Another way of looking at this writing is that it may be a solopsistic fantasy of a man coming to terms with his drug addiction and homosexuality played out on a universal scale. The vampire spirits of the Nova Mob that control people at a biological level can easily be a metaphor for a heroin habit. The gay sex is a magical act that allows to bodies to inhabit the same space simultaneously while disrupting the boundaries of a rigidly gendered society. Like the poetry of William Blake or the painting of Hieronymus Bosch, his personal vision of cosmic conflict is both outside the understanding of ordinary thought but still close enough that we can see how it all works even if we don’t know what it all means. And all this is expressed by a highly articulate writer who just happened to have one of the most bizarre minds of the 20th century.

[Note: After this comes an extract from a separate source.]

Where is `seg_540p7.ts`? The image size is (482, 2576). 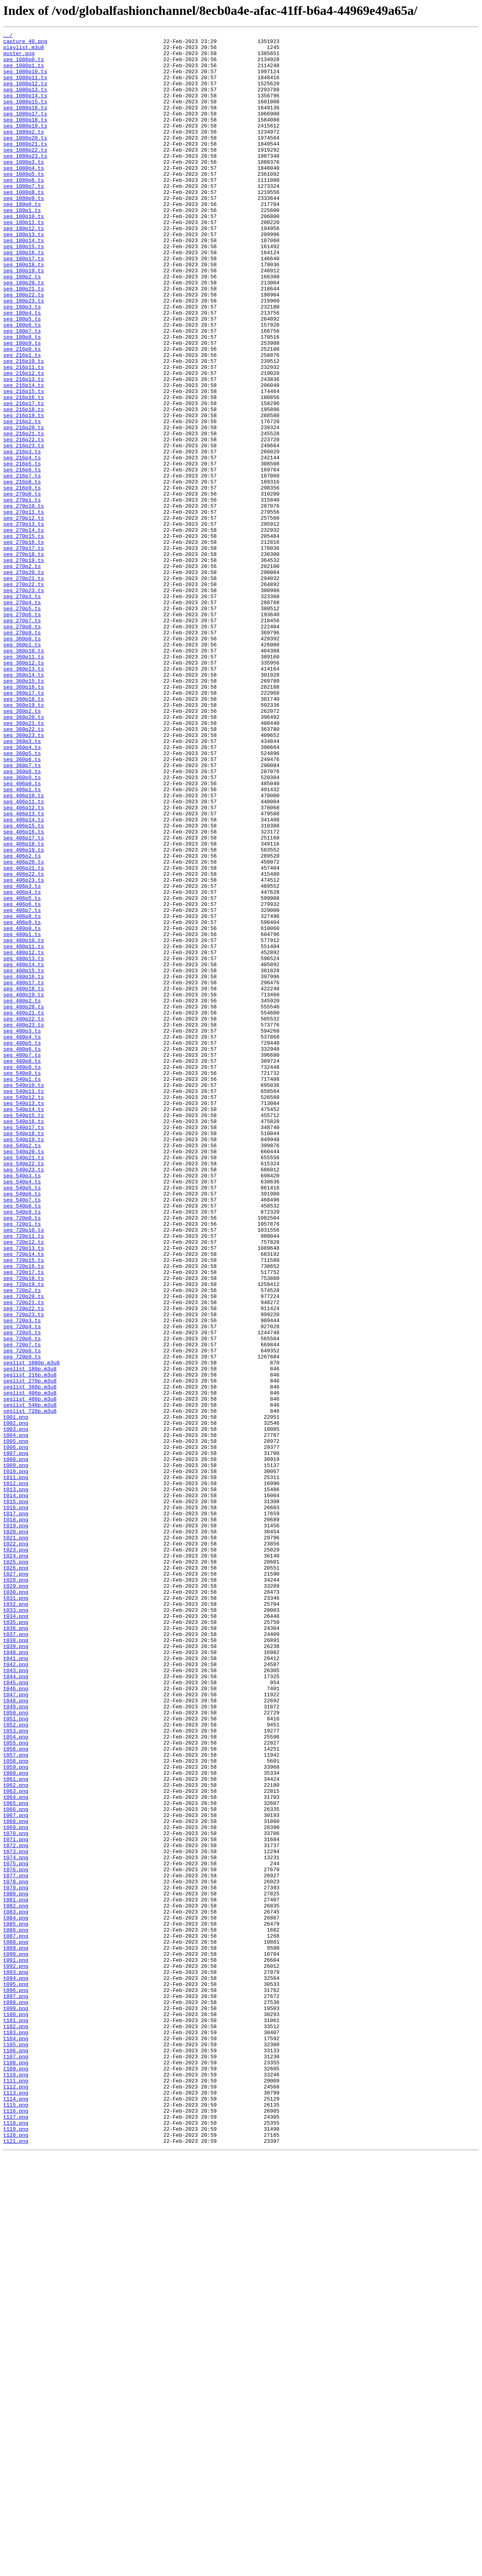 seg_540p7.ts is located at coordinates (22, 1433).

Whatever the case may be, this is not easy literature to approach. The plot of these books does not really hold the narrative together. Rather it hangs over the text like a blob of slimy eviscerated guts mixed with gallons of sperm, raw sewage, and vomit. Even those who are familiar and experienced with this literature might find these books to be abrasive and bewildering. The cut-ups do wear a little thin at times and the narrative isn’t even really a narrative. It is more like an altered state of consciousness where comprehension fades in and out as if you are watching a film reel that has been double exposed in some places or a movie on tv getting interference from another channel so that you can only understand bits and pieces of what is going on. Sometimes this writing degenerates into the literary equivalent of white noise or the static on the radio between stations.
Again, this is not easy or even pleasant reading but it is great art. You will not come away from it feeling the same as you did before reading it. Your mind may actually never be the same again.
Burroughs, William S. Three Novels: The Soft Machine/Nova Express/The Wild Boys. Grove Weidenfeld, New York: 1988.